Why have the occupational hygiene strategy?

Between 2% and 5% of railway operatives suffer ill health caused or made worse by work. Long-term occupational diseases can result from a multitude of exposures and often have a long latency period, not appearing until a significant time after the first personal exposure.

Evolving knowledge of exposure to health hazards has led to the identification of more occupational diseases.  The rail industry has legal (under the Health and Safety at Work Act, 1974), ethical, and financial responsibilities to use the science of occupational hygiene to anticipate, recognise, evaluate, and establish control measures to prevent occupational ill health.

RSSB and the Occupational Hygiene Management Group have published a briefing on how occupational hygiene can support the industry to improve workforce health and wellbeing. This accompanies a cross-industry strategy to identify activities to improve how health hazards and their potential control methods are identified, prioritised, and managed.

Who can use the occupational hygiene strategy?

The Occupational Hygiene strategy has been designed for use by those responsible for health and safety—primarily business managers and trade union safety representatives. It provides a roadmap for industry to improve the management of health hazards. The strategy focuses on three crucial areas: 

  • forming an industry health risk profile
  • supporting consistent management of health hazards
  • improving occupational hygiene awareness.

The benefits of occupational hygiene

The ORR’s ‘Closing the Gap on Health’ (2019) report indicated that annually between 2% and 5% of railway staff suffer ill health caused or made worse by work.

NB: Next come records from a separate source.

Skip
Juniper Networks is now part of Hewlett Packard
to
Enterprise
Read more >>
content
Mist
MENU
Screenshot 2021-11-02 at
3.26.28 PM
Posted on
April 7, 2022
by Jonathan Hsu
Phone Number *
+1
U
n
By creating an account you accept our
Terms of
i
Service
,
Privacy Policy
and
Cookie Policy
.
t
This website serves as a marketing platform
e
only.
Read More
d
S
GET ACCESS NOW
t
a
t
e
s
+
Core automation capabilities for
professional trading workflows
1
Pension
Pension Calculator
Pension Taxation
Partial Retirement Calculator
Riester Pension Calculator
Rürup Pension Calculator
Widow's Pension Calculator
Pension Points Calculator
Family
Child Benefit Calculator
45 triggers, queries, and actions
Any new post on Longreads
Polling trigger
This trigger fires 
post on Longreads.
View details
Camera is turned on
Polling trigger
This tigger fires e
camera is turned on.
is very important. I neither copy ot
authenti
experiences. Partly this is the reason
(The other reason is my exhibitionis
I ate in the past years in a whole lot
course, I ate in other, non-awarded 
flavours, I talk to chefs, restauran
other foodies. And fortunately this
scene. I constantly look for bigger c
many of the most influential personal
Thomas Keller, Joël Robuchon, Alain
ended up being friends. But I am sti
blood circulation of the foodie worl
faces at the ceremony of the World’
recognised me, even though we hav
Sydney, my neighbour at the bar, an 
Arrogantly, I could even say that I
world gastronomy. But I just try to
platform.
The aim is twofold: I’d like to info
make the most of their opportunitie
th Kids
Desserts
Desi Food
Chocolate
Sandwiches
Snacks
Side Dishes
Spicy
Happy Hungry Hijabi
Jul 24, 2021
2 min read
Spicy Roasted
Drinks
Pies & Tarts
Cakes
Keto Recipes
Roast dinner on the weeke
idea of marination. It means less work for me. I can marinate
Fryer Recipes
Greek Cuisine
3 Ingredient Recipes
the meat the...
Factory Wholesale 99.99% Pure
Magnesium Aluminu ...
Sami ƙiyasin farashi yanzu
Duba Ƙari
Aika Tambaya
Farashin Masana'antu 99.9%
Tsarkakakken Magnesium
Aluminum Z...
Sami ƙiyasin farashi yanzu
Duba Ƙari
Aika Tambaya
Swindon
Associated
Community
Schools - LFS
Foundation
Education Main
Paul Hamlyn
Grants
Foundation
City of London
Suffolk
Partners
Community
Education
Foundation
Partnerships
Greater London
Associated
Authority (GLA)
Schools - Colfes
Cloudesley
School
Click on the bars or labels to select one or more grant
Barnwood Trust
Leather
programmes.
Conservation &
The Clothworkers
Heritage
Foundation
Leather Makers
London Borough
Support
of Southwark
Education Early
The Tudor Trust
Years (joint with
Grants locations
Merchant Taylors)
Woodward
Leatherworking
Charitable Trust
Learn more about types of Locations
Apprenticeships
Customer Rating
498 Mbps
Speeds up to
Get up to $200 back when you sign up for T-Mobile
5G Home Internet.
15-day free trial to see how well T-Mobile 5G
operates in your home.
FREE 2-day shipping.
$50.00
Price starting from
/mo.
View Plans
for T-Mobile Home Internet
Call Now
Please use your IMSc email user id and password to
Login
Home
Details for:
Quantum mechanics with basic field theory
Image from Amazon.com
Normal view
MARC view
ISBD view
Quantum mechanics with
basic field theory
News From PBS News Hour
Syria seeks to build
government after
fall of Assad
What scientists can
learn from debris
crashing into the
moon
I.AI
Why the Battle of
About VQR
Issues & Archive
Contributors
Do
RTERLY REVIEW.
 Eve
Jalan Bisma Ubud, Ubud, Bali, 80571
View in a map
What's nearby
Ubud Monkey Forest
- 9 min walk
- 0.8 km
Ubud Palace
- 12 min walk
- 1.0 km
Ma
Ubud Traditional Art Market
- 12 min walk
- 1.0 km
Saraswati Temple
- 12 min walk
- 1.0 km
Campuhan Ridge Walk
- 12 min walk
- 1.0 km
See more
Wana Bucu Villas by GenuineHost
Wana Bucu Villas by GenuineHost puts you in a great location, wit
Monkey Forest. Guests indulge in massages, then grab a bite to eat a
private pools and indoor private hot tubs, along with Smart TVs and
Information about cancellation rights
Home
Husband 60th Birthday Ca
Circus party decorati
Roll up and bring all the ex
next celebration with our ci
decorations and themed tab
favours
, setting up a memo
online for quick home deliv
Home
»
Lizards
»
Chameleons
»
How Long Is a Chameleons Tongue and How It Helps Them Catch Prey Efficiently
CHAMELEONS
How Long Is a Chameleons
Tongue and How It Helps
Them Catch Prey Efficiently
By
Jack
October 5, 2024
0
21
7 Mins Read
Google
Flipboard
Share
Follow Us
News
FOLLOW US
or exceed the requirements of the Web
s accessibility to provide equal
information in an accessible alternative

Based on the range of values for the rate per 100,000 workers, the rate of work-related ill health in railway operatives is broadly comparable with the construction sector (3%-5%) and with transport associate professionals (2%-6%) while RSSB’s 2019 report 'Cost of Impaired Health Across the Rail Network' estimates that total sickness absence costs within the rail industry sits at £335m every year.  The HSE estimate that new cases of work-related illness within the rail industry costs the employing companies between £2.2m and £4.4m every year, with short latency diseases costing the industry £4,000 per employee.

Through the application of occupational hygiene, the GB rail industry and its employees will benefit from:

  • improvements to worker health and increased life expectancy
  • a reduction in the number of operators who must leave employment early through injury and illness
  • a lower social and healthcare cost with increased worker potential
  • more efficient working processes with technological improvements and increased productivity.